There is a beautiful theme of paths in their story. Karen shared that her father passed away the year before she met Rich and that her father placed Rich in her path. They spoke of the hikes they take together and how Karen moves directly from points A to B with speed, while Rich's path meanders to discover new things. Through these walks they learn from each other and strike a key balance. They also spoke of Karen's mother passing away and selling her log cabin, only to now buy a house that was placed on their path with the same log cabin aesthetic as the house they loved so much in Maine.

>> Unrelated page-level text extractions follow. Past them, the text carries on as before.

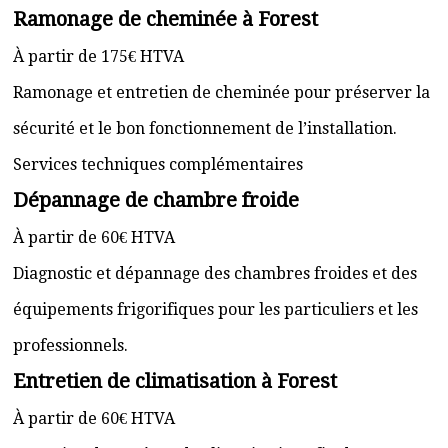
Ramonage de cheminée à Forest
À partir de 175€ HTVA
Ramonage et entretien de cheminée pour préserver la
sécurité et le bon fonctionnement de l’installation.
Services techniques complémentaires
Dépannage de chambre froide
À partir de 60€ HTVA
Diagnostic et dépannage des chambres froides et des
équipements frigorifiques pour les particuliers et les
professionnels.
Entretien de climatisation à Forest
À partir de 60€ HTVA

When pulling together inspiration for the wedding bands, I was drawn to knots, not only because of Rich's dragon/Medieval aesthetic and the fact that we see lots of knots in the Victorian jewelry that Karen loves, but also because of their deeply entwined story. I see knots as ways in which their paths cross, build, and grow together.
In Rich's blackened gold ring, the interior of the band features an engraved eternity knot that will always touch his skin.
The knot that is Rich's pattern has become the structure of Karen's ring. The continuous path weaves through itself and is dotted with Montana Sapphires in saturated sky blue that are bezel set into the knot, reminiscent of the sea glass found sprinkled along the beach in Maine.
By using a basis of an eternity knot and intertwined paths in the wedding bands, we tie Karen and Rich together and incorporate an element in both rings that will allow them to always touch.
Karen, you mentioned that your illness provided you with a new perspective: That everything in life is about health and family. That as long as you and Rich have each other and your health, you consider yourself lucky and are happy.
Your optimism and beautiful spirit are contagious.
I must admit that I was brought to tears several times during our conversations and in making your rings because of the size and depth of the love that is so palpable between you. I am so moved by your story. Thank you for sharing your love, divulging so many details about your history together, and including me in your ongoing journey together.
Rich said that he will do anything to see you smile (and to see your silly dance moves).
To have found someone who is such an extension of yourself, source of joy, and strong support is an incredible gift.
I am honored to make these symbols of your connection.